Am 30. Januar 2024 legte Microsoft die Zahlen zum zweiten Geschäftsquartal des Fiskaljahres 2024 vor, der Zeitraum reicht bis zum 31. Dezember 2023. Der Konzernumsatz kletterte auf 62,0 Milliarden US-Dollar, ein Plus von 18 Prozent gegenüber dem Vorjahresquartal und währungsbereinigt 16 Prozent. Beim Nettogewinn stehen 21,9 Milliarden US-Dollar, das sind 33 Prozent mehr, und der verwässerte Gewinn je Aktie legte ebenfalls um 33 Prozent auf 2,93 US-Dollar zu.
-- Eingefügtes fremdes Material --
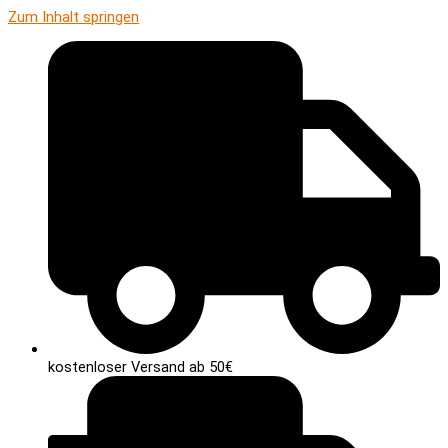
Zum Inhalt springen
kostenloser Versand ab 50€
Im Gaming-Geschäft stach eine Zahl heraus: Der Umsatz mit Xbox Content and Services wuchs um 61 Prozent, zu konstanten Wechselkursen um 60 Prozent.
Activision-Konsolidierung treibt das Wachstum
Der größte Teil dieses Sprungs kommt aus den erstmals vollständig konsolidierten Zahlen von Activision Blizzard. Die Übernahme war am 13. Oktober 2023 abgeschlossen worden, entsprechend fließt im zweiten Quartal erstmals ein nahezu voller Beitrag des Studios ein. Den Nettoeffekt der Akquisition auf das Wachstum von Xbox Content and Services gibt Microsoft mit 55 Prozentpunkten an. Rechnet man das heraus, bleibt ein organischer Zuwachs im niedrigen einstelligen Prozentbereich. Diesen Rest tragen das bestehende Spielegeschäft, die Abonnements und die Inhalte von Drittanbietern.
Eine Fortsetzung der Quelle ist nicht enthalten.